§ Task item:
Each line of the data that mentions the string "prestataire" needs to be identified and copied.

§ Exercise material:

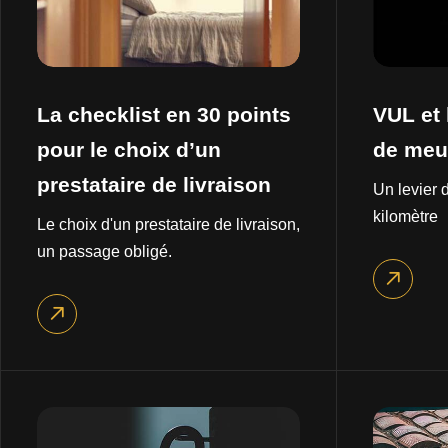
La checklist en 30 points
VUL et 
pour le choix d’un
de meu
prestataire de livraison
Un levier d
kilomètre
Le choix d'un prestataire de livraison,
un passage obligé.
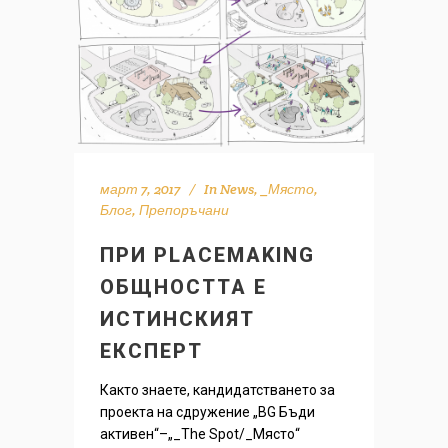
март 7, 2017
In
News
,
_Място
,
Блог
,
Препоръчани
ПРИ PLACEMAKING
ОБЩНОСТТА Е
ИСТИНСКИЯТ
ЕКСПЕРТ
Както знаете, кандидатстването за
проекта на сдружение „BG Бъди
активен“–„_The Spot/_Място“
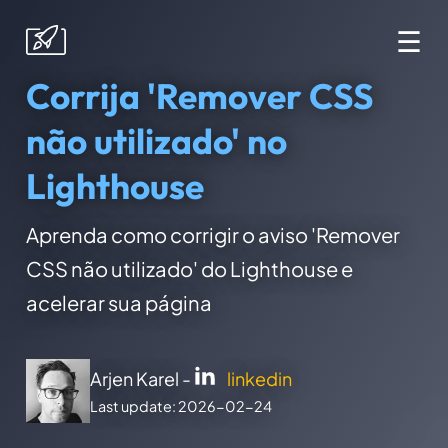
☰
Corrija 'Remover CSS
não utilizado' no
Lighthouse
Aprenda como corrigir o aviso 'Remover
CSS não utilizado' do Lighthouse e
acelerar sua página
Arjen Karel -
linkedin
Last update: 2026-02-24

§ Task output:
prestataire de livraison
Le choix d'un prestataire de livraison,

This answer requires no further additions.